Les personnes souffrant de trouble narcissique se considèrent comme invulnérables vis-à-vis du monde extérieur. Pourtant, leur manque d’estime de soi leur porte à se sentir enragées, vexées et furieuses au moindre échec. Elles sont angoissées à l’idée de perdre la face, c’est pourquoi elles veulent toujours se vanter et se surestiment. Elles ont honte et se sentent humiliées à la moindre critique. Elles projettent toujours un sentiment de puissance et d’assurance.

L’Association lavalloise de parents pour le bien-être mental (ALPABEM) dresse un bon portrait des gens soufrant de trouble narcissique (1). Ce sont des individus arrogants, voulant toujours avoir gain de cause, intolérants aux critiques, hautains, autosuffisants, vantant de grands projets, se mettant toujours en vedette, veulent des traitements de faveur et qui exagère leurs compétences, leurs réalisations et leurs réussites. Ils côtoient seulement les personnes qu’ils admirent. Quand leur estime de soi est attaquée, ces gens peuvent avoir des réactions très agressives, voire meurtrières.

Fort heureusement, les enfants ne sont pas nés narcissiques. Ils le deviennent parfois à la suite d’un échec marquant et précoce dans son développement. Ils peuvent aussi l’imiter de leurs parents incapables d’avoir un comportement emphatique envers d’autres personnes. Le narcissisme est également lié à une structure défensive de l’enfant en réaction à des abus ou des traumatismes. Des parents narcissiques peuvent transmettre aussi leurs comportements maladifs à leurs enfants. Cependant, ces derniers peuvent développer le narcissisme comme une forme de protection des critiques sévères, du rejet et de l’exclusion.

Il s’avère assez difficile de traiter le narcissisme puisque, très souvent, le patient se croit supérieure à son thérapeute. Il peut douter facilement de la crédibilité du thérapeute. Le malade, en cas d’échec, est très vulnérable à la dépression. Il estime toujours mériter plus de respect et de privilège que les autres.

Quel rapport avec le sous-développement d’Haïti ?

L’exemple de Niels Högel montre jusqu’à quel point les actes de l’individu narcissique peuvent être néfastes pour la collectivité. Il ne cherchait que de petits commentaires positifs pour sa propre petite personne. Le narcissique ne peut pas dépasser sa propre petite personnalité. Pour une petite gloire personnelle, il est prêt à tout. Niels Högel est heureux d’être l’Allemand le plus criminel après Adolf Hitler. Tout simplement.

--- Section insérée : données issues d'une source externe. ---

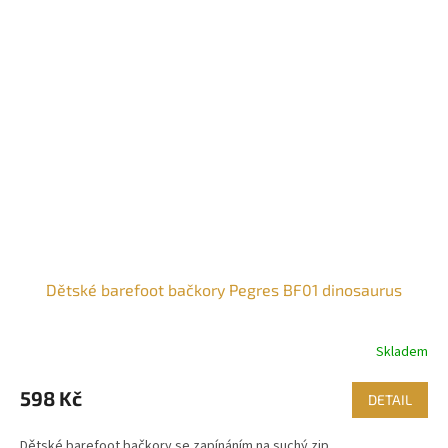
Dětské barefoot bačkory Pegres BF01 dinosaurus
Skladem
598 Kč
DETAIL
Dětské barefoot bačkory se zapínáním na suchý zip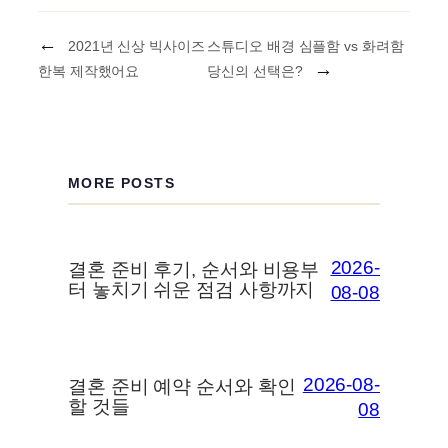
←
2021년 신상 빅사이즈
스튜디오 배경 심플함 vs 화려함
→
한복 제작했어요
당신의 선택은?
MORE POSTS
2026-
결혼 준비 후기, 순서와 비용부
터 놓치기 쉬운 점검 사항까지
08-08
2026-08-
결혼 준비 예약 순서와 확인
할 것들
08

Dans un pays comme Haïti où les institutions sont faibles, avoir un dirigeant narcissique est un passeport vers le sous-développement chronique. Ce type de dirigeant n’arrive pas à accepter la primauté de l’intérêt collectif. Il devient furieux à la moindre critique. Il court après la gloire personnelle même si celle-ci conduit à la ruine collective et donc à sa perte personnelle. Ce côté narcissique constitue un terreau fertile à l’instabilité politique en Haïti. Et les conséquences néfastes de l’instabilité politique sur le développement économique ne sont plus à démontrer.